I also don’t understand how eternalism comes into it. Surely God could have created this sequence of events whether he was eternal or not?

Alexander R Pruss said...


Well, maybe one thinks some thoughts like the following:

- The whole evolutionary system hinges on red-in-tooth-and-claw competition. It's not the sort of system that we'd expect a good God to use to create the world. But there is no real red-in-tooth-and-claw competition between organisms here.

- Humans are meant to have stewardship over all the species of organisms on earth. So it's better that there not be species of organisms that exist and go extinct before humans do.

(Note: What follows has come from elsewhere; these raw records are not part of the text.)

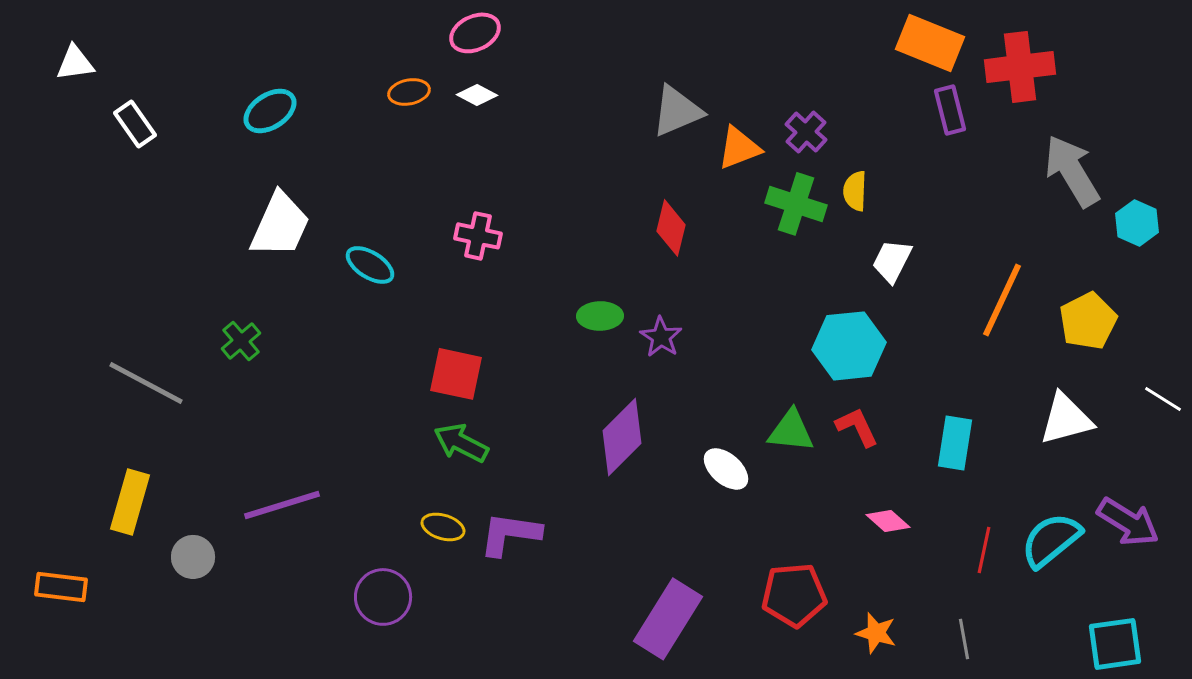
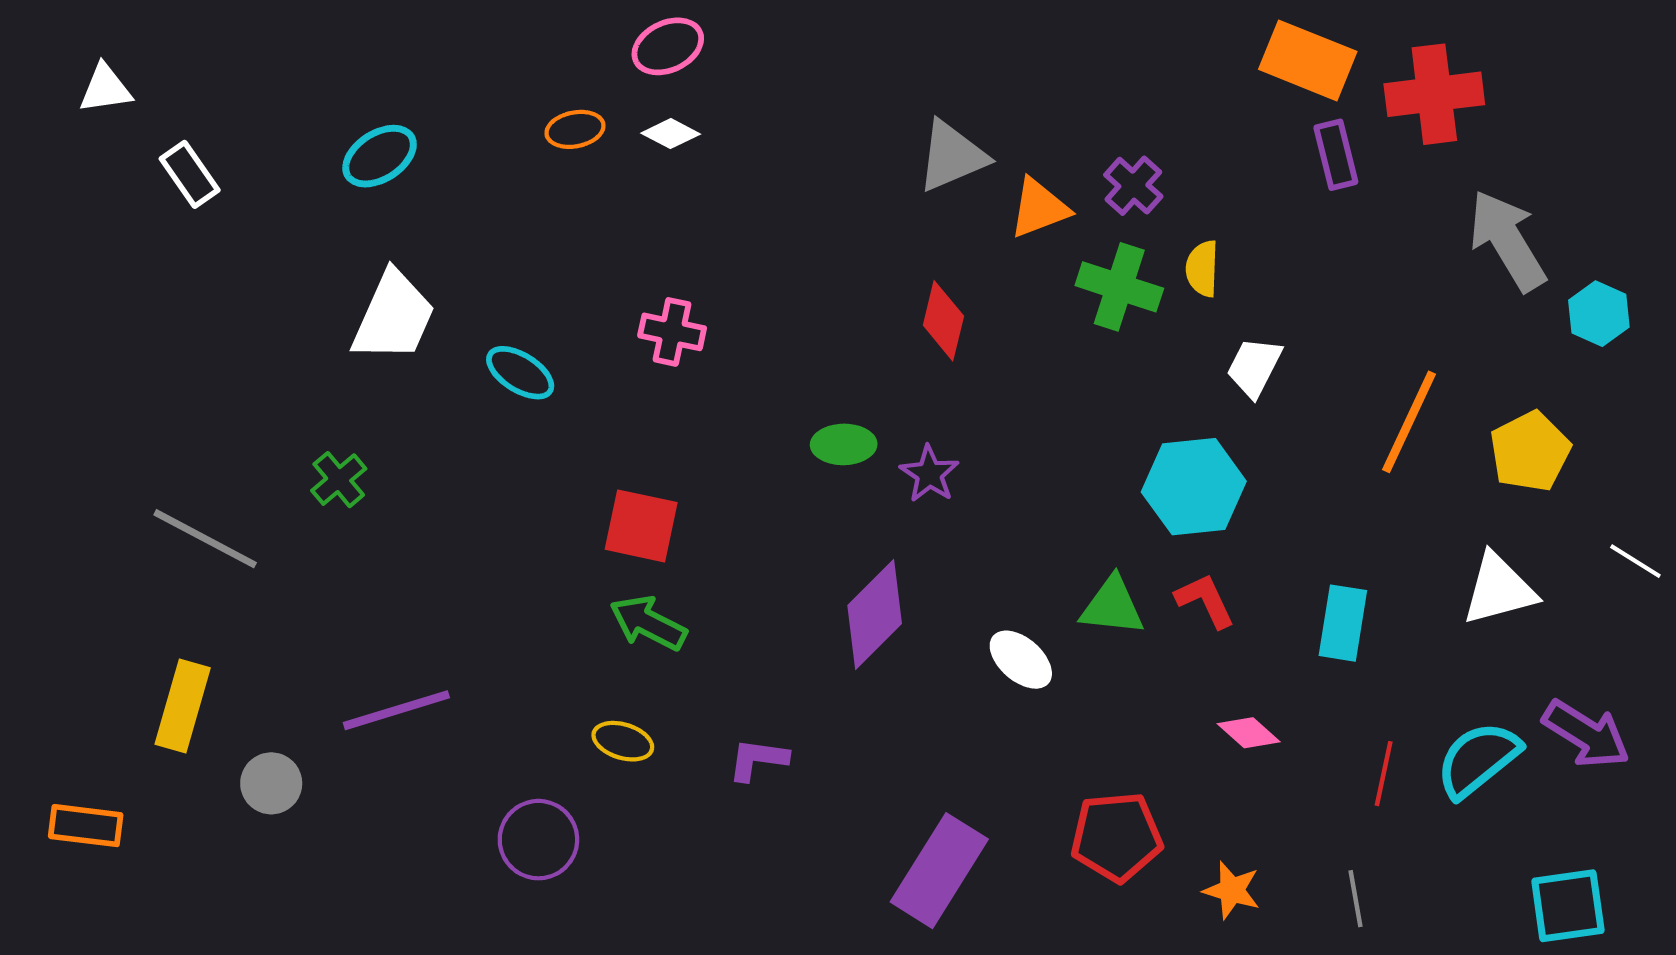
purple L-shape: (510, 534) -> (758, 759), moved, size x0.7

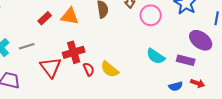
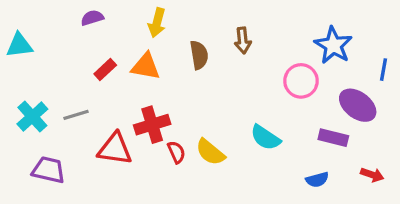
pink circle: (151, 15) -> (301, 81), moved
cyan semicircle: (156, 56) -> (265, 138), moved
red triangle: (51, 67) -> (115, 149), turned -45
red arrow: (198, 83) -> (372, 175), moved

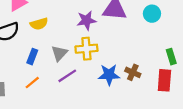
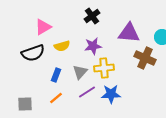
purple star: (86, 20) -> (93, 46), moved
brown cross: (133, 72) -> (145, 58), moved, size x1.5
blue star: (109, 75) -> (111, 94), moved

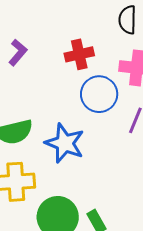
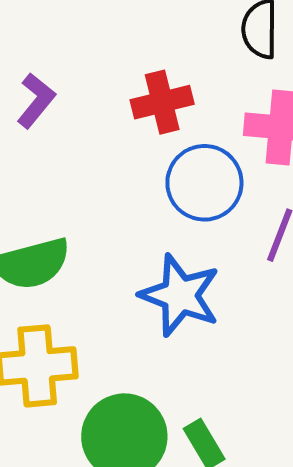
blue star: (65, 143) -> (180, 295), moved

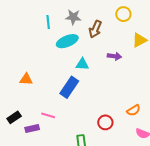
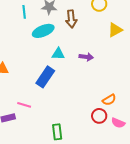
brown arrow: (95, 29) -> (71, 19), turned -30
purple arrow: (114, 56) -> (86, 57), moved
red circle: (105, 122) -> (99, 116), moved

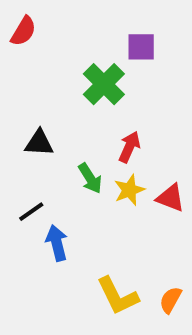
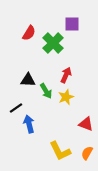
red semicircle: (23, 31) -> (29, 33), moved
black triangle: (39, 143) -> (28, 80), moved
red triangle: (171, 198) -> (86, 124), moved

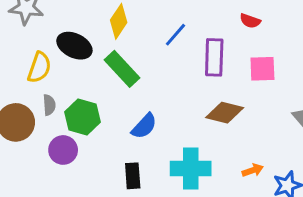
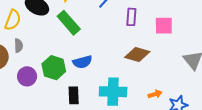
purple rectangle: (214, 57) -> (131, 17), size x0.7
green hexagon: (83, 117) -> (54, 68), moved
blue semicircle: (144, 126) -> (82, 62), turned 30

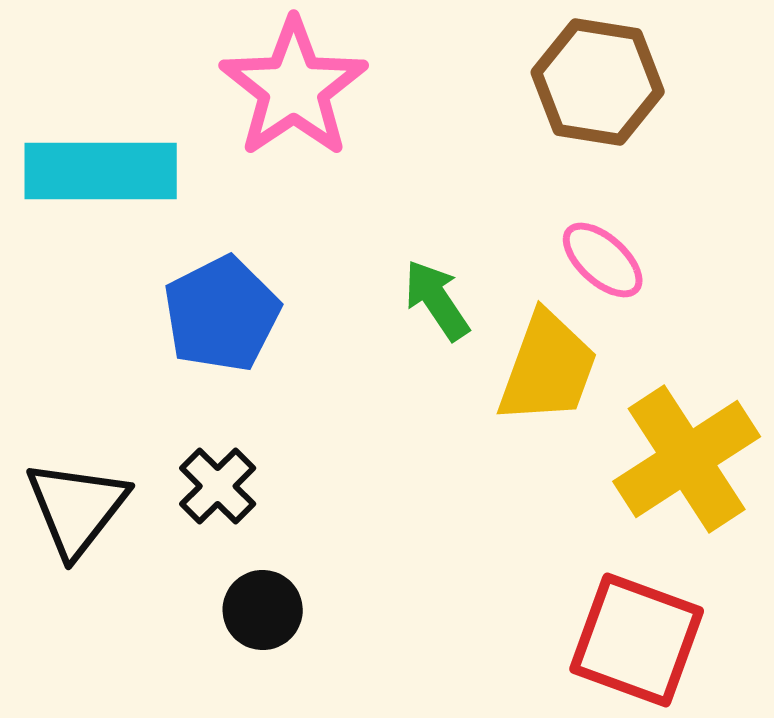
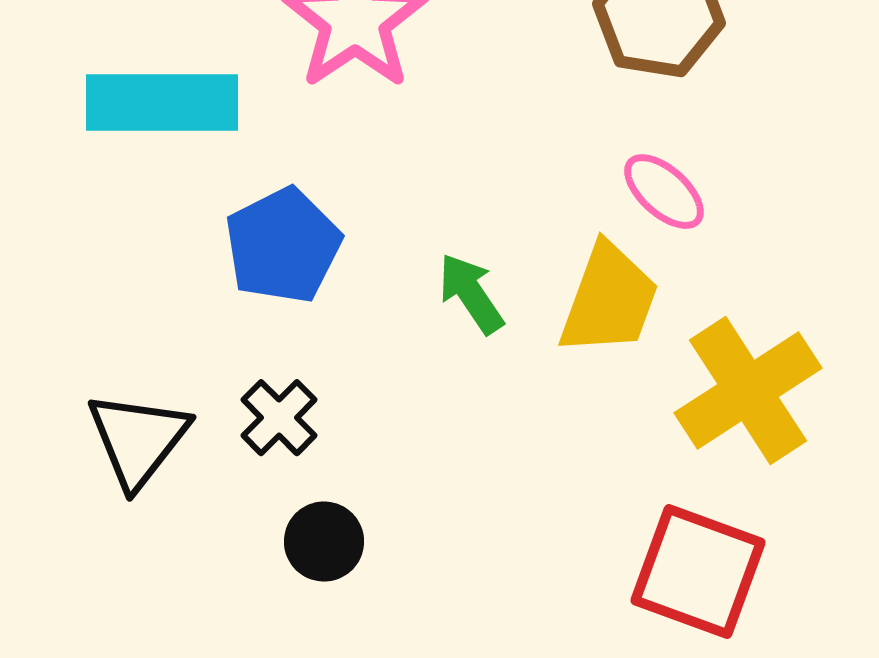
green arrow: (437, 300) -> (471, 294), moved

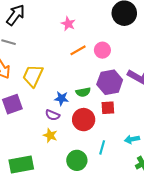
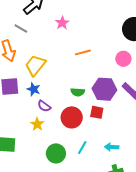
pink star: (68, 24) -> (62, 23), moved
pink circle: (102, 50) -> (123, 59), moved
blue star: (61, 98) -> (34, 89), moved

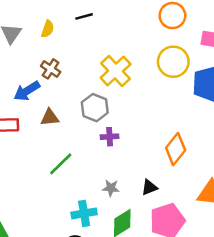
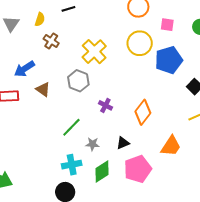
brown cross: (51, 69) -> (51, 41), moved
brown triangle: (50, 117) -> (43, 89), turned 42
purple cross: (110, 137) -> (105, 105), moved, turned 32
green line: (61, 164) -> (71, 127), moved

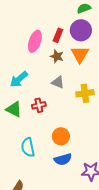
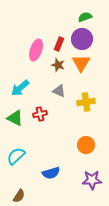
orange circle: (61, 136) -> (86, 145), moved
cyan semicircle: (28, 147) -> (16, 156), moved, turned 60
blue semicircle: (63, 159) -> (51, 173), moved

- The story is a bit closer to a literal reading of Genesis.

I think the third one is not very compelling at all (once we've departed from the literal, why not go a bit further). I feel some force of the first and second, but not enough to make me adopt the story.

As for eternalism, the thought is this. If past objects are real, then if there ever were dinosaurs (real ones, with dinosaur forms), then dinosaurs are (tenselessly speaking) real. And it's valuable that dinosaurs and trilobites be real.

But if presentism is true, then this line of thought is much less compelling, since according to the presentist, even if there were dinosaurs, it's still false simpliciter that reality includes dinosaurs.

Brett Lunn said...

Would your eternalist views be satiated as long as there are dinosaurs at some point in history? That is, could God fulfill your desires if He makes sure that in the new creation there is physical stuff arranged like a dinosaur and He gives a dinosaur form?

Alexander R Pruss said...


I guess so. But I think the *story* is better if they were there in the past, as part of the development. And God makes the world be a good story.